> _SUPPLIED ENTRIES_:
☆ ☆ ☆ ☆

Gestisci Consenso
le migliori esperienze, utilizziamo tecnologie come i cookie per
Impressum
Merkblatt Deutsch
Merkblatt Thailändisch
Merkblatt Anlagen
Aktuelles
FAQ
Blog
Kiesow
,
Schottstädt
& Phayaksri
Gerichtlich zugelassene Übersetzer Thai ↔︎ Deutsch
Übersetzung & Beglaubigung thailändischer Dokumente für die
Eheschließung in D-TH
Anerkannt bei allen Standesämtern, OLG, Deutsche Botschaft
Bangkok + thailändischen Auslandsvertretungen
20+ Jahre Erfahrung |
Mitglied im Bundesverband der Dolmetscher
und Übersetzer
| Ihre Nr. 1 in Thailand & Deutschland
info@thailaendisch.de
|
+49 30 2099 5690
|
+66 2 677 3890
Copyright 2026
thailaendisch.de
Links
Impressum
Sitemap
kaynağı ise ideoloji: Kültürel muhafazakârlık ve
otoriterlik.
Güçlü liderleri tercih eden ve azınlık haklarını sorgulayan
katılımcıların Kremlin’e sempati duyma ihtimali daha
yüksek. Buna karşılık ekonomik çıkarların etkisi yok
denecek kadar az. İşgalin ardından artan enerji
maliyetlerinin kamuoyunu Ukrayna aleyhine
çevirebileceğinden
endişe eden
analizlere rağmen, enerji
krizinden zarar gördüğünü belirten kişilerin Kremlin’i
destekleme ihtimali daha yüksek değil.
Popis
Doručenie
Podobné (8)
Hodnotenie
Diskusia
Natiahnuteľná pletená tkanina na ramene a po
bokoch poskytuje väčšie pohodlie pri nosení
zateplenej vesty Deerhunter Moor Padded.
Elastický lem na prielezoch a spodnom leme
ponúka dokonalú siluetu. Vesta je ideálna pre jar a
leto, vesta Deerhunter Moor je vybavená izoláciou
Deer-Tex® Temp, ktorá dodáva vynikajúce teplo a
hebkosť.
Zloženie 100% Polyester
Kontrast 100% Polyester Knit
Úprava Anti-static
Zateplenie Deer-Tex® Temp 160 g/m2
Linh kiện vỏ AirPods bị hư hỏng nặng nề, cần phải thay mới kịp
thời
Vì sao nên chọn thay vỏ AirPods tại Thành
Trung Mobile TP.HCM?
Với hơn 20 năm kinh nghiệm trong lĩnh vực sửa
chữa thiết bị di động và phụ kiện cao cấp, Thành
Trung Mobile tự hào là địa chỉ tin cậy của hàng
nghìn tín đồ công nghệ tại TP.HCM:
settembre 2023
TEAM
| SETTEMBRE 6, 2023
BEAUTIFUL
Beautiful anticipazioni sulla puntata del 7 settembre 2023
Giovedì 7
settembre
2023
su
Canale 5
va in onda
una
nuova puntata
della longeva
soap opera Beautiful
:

☆ ☆ ☆ ☆

> _TASK GOAL_:
Which lines above hold the string "Deerhunter"? Copy each of them.

> _RESPONSE AREA_:
zateplenej vesty Deerhunter Moor Padded.
leto, vesta Deerhunter Moor je vybavená izoláciou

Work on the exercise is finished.